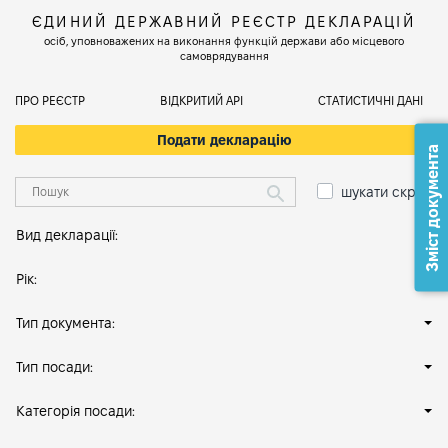
ЄДИНИЙ ДЕРЖАВНИЙ РЕЄСТР ДЕКЛАРАЦІЙ
осіб, уповноважених на виконання функцій держави або місцевого
самоврядування
ПРО РЕЄСТР
ВІДКРИТИЙ АРІ
СТАТИСТИЧНІ ДАНІ
Подати декларацію
Зміст документа
шукати скрізь
Вид декларації:
Рік:
Тип документа:
Тип посади:
Категорія посади:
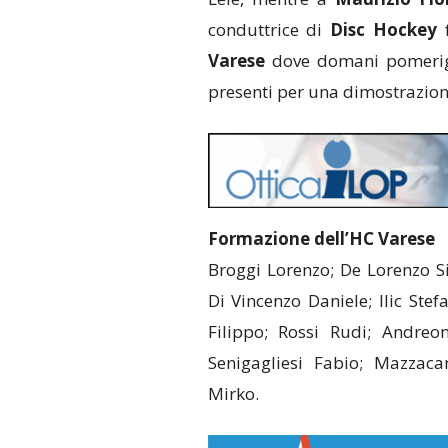
conduttrice di
Disc Hockey
f
Varese
dove domani pomerigg
presenti per una dimostrazion
Formazione dell’HC Varese
Broggi Lorenzo; De Lorenzo S
Di Vincenzo Daniele; Ilic Stefa
Filippo; Rossi Rudi; Andreo
Senigagliesi Fabio; Mazzacan
Mirko.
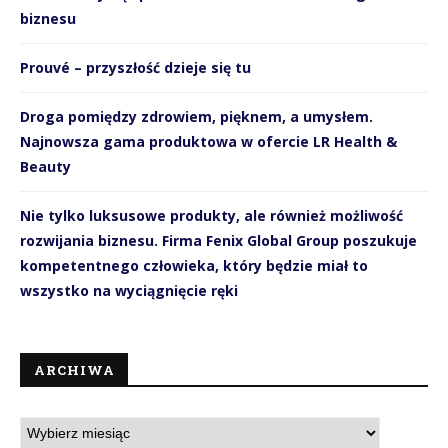
biznesu
Prouvé – przyszłość dzieje się tu
Droga pomiędzy zdrowiem, pięknem, a umysłem.
Najnowsza gama produktowa w ofercie LR Health &
Beauty
Nie tylko luksusowe produkty, ale również możliwość
rozwijania biznesu. Firma Fenix Global Group poszukuje
kompetentnego człowieka, który będzie miał to
wszystko na wyciągnięcie ręki
ARCHIWA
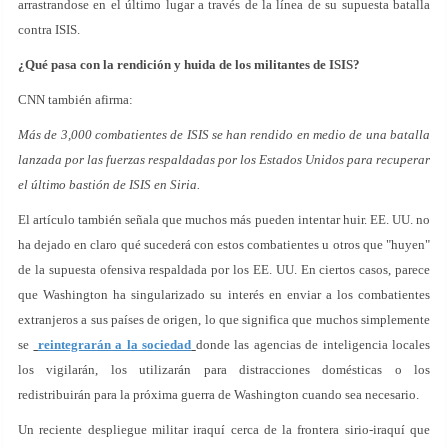
arrastrandose en el último lugar a través de la línea de su supuesta batalla
contra ISIS.
¿Qué pasa con la rendición y huida de los militantes de ISIS?
CNN también afirma:
Más de 3,000 combatientes de ISIS se han rendido en medio de una batalla
lanzada por las fuerzas respaldadas por los Estados Unidos para recuperar
el último bastión de ISIS en Siria.
El artículo también señala que muchos más pueden intentar huir. EE. UU. no
ha dejado en claro qué sucederá con estos combatientes u otros que "huyen"
de la supuesta ofensiva respaldada por los EE. UU. En ciertos casos, parece
que Washington ha singularizado su interés en enviar a los combatientes
extranjeros a sus países de origen, lo que significa que muchos simplemente
se
reintegrarán a la sociedad
donde las agencias de inteligencia locales
los vigilarán, los utilizarán para distracciones domésticas o los
redistribuirán para la próxima guerra de Washington cuando sea necesario.
Un reciente despliegue militar iraquí cerca de la frontera sirio-iraquí que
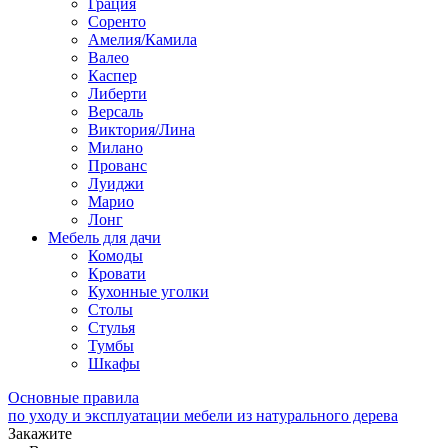
Грация
Соренто
Амелия/Камила
Валео
Каспер
Либерти
Версаль
Виктория/Лина
Милано
Прованс
Луиджи
Марио
Лонг
Мебель для дачи
Комоды
Кровати
Кухонные уголки
Столы
Стулья
Тумбы
Шкафы
Основные правила
по уходу и эксплуатации мебели из натурального дерева
Закажите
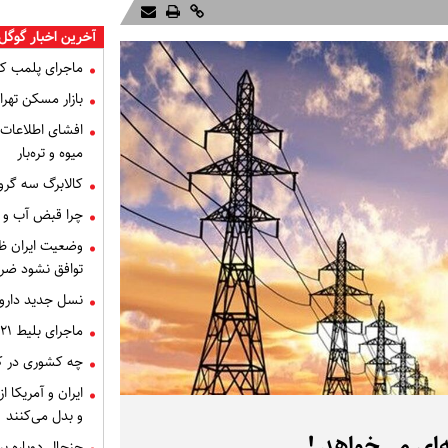
آخرین اخبار گوگل 
ماجرای پلمب ک
بازار مسکن تهران
میوه و تره‌بار
کالابرگ سه گرو
چرا قبض آب و برق خرداد 
توافق نشود ضر
نسل جدید داروه
ماجرای بلیط ۲۱ میلیون تومانی تهران - اصفهان چه بود؟
چه کشوری در کن
ایران و آمریکا 
و بدل می‌کنند
‌ای می‌خواهد !
جنجال دوباره ب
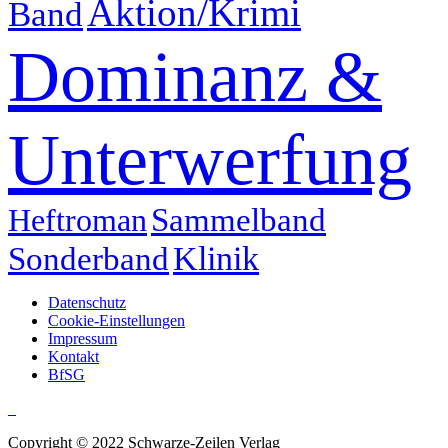
Aktion/Krimi
Band
Dominanz &
Unterwerfung
Heftroman
Sammelband
Klinik
Sonderband
Datenschutz
Cookie-Einstellungen
Impressum
Kontakt
BfSG
Copyright © 2022 Schwarze-Zeilen Verlag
════════════════════
■ Assigned task ■
Go through the listing, and whenever a line contains the string "último", copy that line.

■ Result for this exercise ■
arrastrandose en el último lugar a través de la línea de su supuesta batalla
el último bastión de ISIS en Siria.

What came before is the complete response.